> [Records from a data collection]
-=-=-
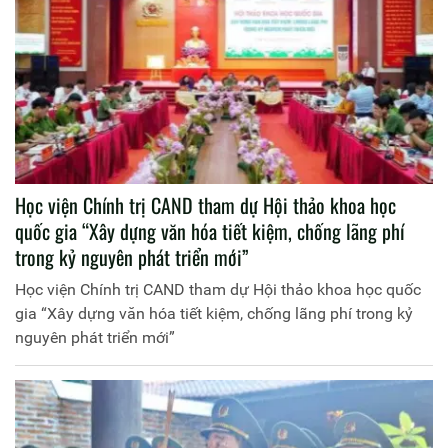
Học viện Chính trị CAND tham dự Hội thảo khoa học
quốc gia “Xây dựng văn hóa tiết kiệm, chống lãng phí
trong kỷ nguyên phát triển mới”
Học viện Chính trị CAND tham dự Hội thảo khoa học quốc
gia “Xây dựng văn hóa tiết kiệm, chống lãng phí trong kỷ
nguyên phát triển mới”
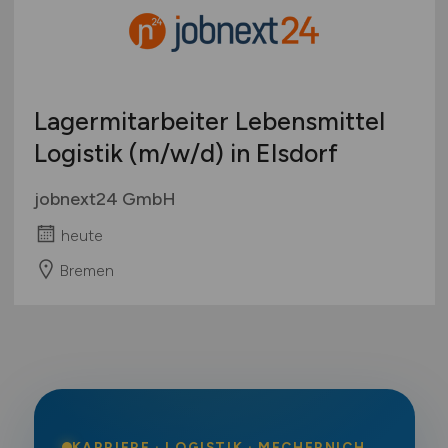
Lagermitarbeiter Lebensmittel
Logistik
(m/w/d)
in Elsdorf
jobnext24 GmbH
heute
Bremen
KARRIERE · LOGISTIK · MECHERNICH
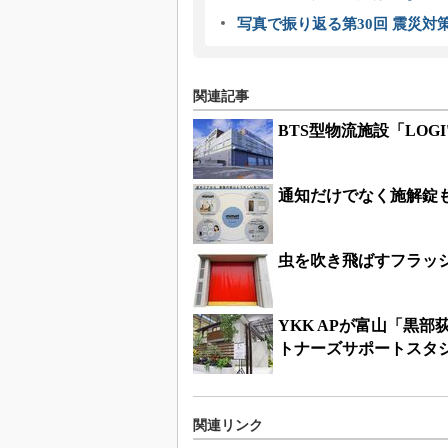
写真で振り返る第30回 震災対
関連記事
BTS型物流施設「LOG
通知だけでなく施解錠
虫を吹き飛ばすフラッ
YKK APが富山「黒
トナーズサポートスタ
関連リンク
-=-=-
> [What the task asks] Scan the entries above and show each line that contains the word "tiết".

> [Completed exercise]
quốc gia “Xây dựng văn hóa tiết kiệm, chống lãng phí
gia “Xây dựng văn hóa tiết kiệm, chống lãng phí trong kỷ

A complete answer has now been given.